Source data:
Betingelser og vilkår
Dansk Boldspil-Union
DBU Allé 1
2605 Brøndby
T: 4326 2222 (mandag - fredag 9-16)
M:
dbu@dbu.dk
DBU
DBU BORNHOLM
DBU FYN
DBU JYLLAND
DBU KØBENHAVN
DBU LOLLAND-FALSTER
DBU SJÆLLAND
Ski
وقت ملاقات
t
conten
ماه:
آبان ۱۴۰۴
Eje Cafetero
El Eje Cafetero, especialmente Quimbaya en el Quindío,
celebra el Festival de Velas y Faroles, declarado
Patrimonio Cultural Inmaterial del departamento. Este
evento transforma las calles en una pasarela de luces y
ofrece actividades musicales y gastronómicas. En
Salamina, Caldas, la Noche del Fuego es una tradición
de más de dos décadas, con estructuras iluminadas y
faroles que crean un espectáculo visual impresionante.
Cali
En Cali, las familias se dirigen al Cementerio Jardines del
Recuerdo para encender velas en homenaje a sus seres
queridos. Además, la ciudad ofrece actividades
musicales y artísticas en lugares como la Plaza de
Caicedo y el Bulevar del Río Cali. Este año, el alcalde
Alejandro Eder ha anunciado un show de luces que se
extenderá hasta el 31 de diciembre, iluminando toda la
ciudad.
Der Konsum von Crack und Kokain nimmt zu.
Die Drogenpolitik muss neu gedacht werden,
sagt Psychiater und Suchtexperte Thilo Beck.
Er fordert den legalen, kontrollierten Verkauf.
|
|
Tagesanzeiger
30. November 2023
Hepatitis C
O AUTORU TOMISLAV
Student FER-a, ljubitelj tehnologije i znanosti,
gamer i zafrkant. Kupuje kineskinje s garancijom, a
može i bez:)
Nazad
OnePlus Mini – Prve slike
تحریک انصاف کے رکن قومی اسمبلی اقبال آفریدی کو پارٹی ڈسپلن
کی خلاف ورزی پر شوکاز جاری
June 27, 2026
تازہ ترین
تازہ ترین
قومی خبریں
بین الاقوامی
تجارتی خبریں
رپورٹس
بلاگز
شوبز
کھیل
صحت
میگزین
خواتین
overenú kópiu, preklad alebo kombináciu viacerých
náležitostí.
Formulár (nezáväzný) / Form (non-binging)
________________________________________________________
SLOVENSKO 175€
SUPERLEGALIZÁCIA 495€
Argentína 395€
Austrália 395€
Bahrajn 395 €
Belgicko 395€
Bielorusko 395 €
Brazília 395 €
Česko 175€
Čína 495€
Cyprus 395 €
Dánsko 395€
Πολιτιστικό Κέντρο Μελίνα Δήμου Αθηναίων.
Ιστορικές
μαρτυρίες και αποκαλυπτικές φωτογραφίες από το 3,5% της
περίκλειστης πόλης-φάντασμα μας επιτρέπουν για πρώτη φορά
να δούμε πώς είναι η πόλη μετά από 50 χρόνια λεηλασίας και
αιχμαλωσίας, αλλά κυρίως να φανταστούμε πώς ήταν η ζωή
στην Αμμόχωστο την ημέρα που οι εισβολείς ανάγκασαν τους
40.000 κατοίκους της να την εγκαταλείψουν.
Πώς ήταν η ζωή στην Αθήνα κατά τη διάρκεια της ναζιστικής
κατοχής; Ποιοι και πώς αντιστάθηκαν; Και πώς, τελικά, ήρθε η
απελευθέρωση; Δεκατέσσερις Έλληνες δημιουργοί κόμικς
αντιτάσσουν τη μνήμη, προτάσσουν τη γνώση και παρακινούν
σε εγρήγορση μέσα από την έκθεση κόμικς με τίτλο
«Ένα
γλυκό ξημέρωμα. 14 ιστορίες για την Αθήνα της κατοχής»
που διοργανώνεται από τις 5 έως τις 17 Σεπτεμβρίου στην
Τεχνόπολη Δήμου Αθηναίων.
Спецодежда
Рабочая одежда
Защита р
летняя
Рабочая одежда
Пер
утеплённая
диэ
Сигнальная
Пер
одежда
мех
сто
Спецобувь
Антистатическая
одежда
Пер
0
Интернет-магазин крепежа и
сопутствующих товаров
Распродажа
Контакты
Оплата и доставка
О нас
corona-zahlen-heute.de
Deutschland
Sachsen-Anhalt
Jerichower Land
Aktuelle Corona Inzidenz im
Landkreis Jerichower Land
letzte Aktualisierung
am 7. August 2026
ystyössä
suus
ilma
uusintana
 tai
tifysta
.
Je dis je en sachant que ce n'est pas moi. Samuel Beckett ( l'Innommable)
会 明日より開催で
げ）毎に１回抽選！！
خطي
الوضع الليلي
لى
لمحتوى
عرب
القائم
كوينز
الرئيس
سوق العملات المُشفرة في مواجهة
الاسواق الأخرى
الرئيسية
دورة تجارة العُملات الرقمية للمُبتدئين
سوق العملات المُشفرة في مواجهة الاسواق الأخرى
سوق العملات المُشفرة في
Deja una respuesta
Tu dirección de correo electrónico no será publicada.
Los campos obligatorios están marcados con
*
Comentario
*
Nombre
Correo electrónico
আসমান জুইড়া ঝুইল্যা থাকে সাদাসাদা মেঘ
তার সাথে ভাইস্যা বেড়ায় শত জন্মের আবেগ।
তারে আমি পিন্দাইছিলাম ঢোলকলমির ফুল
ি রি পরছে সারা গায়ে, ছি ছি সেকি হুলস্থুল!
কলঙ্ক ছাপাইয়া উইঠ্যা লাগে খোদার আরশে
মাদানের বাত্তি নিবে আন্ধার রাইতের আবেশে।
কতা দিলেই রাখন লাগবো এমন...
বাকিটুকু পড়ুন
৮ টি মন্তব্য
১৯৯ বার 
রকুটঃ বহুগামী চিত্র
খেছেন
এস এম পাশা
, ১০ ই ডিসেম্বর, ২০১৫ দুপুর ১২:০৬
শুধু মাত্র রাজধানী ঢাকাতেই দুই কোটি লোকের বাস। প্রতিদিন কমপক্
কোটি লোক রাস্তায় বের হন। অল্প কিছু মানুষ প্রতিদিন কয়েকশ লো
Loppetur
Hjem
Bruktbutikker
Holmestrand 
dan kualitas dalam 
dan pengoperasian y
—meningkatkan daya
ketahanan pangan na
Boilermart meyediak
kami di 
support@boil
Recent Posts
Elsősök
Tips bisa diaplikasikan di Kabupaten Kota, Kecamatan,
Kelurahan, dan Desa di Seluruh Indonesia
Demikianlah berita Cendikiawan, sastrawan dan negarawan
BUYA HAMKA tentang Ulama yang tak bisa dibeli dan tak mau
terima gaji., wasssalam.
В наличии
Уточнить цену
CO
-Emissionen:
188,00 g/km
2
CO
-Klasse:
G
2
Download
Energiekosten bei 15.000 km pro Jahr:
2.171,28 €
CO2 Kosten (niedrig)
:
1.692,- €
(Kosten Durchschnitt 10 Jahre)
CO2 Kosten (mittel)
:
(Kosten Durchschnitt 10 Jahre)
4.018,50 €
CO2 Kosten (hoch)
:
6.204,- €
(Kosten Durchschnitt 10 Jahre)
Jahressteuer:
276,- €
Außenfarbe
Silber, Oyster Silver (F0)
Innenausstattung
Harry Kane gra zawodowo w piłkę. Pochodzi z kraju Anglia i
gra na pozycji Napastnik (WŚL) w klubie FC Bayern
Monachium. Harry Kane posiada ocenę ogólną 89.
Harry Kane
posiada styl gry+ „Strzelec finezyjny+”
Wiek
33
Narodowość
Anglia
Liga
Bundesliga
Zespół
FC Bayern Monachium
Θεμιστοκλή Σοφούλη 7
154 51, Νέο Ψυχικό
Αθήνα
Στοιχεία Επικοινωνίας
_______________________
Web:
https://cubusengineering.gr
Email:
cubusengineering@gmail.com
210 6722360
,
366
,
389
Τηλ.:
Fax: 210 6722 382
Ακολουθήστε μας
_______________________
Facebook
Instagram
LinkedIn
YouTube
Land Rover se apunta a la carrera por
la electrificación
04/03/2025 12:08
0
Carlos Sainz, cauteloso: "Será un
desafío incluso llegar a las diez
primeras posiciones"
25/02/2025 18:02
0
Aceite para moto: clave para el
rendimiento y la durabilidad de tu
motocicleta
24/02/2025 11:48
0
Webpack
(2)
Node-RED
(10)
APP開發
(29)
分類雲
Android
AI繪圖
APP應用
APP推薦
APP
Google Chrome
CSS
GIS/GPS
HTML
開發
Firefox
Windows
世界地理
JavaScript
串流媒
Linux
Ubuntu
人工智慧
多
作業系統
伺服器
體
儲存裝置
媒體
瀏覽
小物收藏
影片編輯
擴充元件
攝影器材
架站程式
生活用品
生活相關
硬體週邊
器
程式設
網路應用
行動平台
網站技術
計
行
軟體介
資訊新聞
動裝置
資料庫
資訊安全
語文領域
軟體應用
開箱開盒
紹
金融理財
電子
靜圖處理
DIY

Problem requirements
From the records above, count the lines in which the string "luces" is found, and answer with the number alone.

Worked solution
2